What is expected: Pick out each line of the records in which the word "Karusellin" appears.

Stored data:
══════
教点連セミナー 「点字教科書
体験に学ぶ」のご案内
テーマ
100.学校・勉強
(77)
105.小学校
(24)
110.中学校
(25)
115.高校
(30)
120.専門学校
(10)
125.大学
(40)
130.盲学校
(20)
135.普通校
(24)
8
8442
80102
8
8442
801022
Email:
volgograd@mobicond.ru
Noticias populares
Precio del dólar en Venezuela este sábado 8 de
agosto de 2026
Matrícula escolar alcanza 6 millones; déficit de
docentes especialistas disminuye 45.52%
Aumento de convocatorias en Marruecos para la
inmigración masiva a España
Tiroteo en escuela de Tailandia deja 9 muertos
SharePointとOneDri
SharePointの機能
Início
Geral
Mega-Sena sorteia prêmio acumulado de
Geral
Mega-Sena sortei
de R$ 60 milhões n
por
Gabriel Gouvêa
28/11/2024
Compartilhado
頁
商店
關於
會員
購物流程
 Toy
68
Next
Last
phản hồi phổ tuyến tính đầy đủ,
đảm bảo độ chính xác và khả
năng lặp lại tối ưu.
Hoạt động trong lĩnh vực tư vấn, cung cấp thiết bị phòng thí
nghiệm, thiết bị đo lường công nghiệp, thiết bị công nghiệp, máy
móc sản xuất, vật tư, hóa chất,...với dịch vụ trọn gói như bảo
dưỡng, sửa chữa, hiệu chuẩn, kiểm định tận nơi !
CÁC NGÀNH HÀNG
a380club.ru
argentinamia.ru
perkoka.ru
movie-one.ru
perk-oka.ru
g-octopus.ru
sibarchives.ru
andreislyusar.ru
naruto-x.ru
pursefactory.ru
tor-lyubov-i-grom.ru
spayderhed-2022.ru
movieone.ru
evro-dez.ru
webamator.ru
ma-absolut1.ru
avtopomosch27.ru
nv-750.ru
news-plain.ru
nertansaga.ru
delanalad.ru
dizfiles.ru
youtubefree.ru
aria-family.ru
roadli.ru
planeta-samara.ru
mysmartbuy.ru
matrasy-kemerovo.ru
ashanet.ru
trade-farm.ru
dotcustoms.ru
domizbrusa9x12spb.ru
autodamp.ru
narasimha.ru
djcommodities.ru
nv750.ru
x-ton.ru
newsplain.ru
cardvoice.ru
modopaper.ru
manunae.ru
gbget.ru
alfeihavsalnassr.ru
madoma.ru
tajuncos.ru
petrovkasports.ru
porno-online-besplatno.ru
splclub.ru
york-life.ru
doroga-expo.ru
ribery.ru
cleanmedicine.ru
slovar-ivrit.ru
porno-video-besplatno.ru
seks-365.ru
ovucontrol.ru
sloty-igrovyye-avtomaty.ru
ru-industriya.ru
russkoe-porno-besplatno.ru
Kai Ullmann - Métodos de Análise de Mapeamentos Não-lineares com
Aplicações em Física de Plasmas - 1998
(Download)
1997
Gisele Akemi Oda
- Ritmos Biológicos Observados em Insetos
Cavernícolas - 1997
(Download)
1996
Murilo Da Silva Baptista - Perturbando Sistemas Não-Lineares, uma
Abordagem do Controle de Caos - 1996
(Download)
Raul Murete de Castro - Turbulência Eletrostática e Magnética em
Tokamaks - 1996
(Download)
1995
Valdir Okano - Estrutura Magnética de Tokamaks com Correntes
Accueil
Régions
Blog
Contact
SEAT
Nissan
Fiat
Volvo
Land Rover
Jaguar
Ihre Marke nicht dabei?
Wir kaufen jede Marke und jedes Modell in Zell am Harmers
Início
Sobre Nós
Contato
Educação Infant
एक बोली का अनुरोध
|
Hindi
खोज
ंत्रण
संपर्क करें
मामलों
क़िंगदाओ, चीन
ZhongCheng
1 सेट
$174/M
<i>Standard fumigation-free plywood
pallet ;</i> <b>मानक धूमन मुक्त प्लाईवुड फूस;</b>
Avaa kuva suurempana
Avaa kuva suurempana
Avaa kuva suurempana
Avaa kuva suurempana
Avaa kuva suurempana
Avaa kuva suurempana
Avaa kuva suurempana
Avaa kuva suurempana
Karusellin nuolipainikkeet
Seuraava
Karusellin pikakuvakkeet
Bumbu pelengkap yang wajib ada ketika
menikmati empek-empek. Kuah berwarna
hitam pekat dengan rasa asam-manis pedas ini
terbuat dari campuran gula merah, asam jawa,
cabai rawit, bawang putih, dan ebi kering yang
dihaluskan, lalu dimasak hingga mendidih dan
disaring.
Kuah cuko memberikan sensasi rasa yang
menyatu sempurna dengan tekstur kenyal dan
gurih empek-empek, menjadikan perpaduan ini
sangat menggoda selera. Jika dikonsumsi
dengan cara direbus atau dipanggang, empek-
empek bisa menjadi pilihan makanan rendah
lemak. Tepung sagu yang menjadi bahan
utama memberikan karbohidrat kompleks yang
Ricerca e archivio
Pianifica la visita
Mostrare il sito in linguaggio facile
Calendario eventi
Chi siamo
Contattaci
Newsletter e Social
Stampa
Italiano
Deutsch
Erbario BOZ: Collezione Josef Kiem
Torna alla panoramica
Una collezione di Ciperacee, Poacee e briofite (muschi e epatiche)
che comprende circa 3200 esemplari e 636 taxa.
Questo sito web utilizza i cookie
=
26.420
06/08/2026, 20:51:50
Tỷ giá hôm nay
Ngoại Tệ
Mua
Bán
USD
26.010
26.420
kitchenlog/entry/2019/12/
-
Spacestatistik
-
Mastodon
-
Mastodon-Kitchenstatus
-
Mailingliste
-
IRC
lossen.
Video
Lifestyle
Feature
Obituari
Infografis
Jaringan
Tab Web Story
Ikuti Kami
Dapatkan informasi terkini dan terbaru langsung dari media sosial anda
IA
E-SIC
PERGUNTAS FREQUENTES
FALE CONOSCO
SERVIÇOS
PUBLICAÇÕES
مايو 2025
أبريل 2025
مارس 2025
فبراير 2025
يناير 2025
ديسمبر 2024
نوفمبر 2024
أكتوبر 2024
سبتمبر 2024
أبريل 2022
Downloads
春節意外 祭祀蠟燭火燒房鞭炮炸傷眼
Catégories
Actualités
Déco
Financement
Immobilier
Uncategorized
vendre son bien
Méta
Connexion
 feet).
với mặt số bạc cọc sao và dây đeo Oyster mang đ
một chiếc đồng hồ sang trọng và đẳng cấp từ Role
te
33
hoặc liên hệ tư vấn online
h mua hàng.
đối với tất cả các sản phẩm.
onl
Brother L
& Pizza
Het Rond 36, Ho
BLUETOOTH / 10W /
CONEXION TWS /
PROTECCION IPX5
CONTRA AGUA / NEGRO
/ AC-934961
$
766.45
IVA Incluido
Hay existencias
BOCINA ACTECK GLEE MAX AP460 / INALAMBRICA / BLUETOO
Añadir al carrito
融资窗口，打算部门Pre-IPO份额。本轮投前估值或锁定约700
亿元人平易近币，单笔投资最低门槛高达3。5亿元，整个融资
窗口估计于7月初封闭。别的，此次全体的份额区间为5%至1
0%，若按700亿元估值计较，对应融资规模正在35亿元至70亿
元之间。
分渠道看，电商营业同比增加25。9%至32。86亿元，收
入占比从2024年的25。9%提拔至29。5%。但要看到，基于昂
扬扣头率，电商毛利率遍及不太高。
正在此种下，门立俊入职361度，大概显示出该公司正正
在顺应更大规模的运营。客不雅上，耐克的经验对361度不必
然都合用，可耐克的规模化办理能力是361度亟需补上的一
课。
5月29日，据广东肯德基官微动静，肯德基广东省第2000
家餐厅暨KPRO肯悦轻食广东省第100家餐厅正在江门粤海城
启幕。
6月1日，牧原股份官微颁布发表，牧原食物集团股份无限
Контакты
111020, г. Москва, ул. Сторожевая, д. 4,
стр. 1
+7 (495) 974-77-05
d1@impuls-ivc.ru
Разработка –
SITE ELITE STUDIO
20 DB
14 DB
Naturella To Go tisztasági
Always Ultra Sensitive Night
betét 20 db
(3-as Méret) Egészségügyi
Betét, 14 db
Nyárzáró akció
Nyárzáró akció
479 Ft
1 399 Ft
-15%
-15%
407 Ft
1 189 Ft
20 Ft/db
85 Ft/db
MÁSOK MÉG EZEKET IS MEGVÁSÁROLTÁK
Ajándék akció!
══════
Solution:
Karusellin nuolipainikkeet
Karusellin pikakuvakkeet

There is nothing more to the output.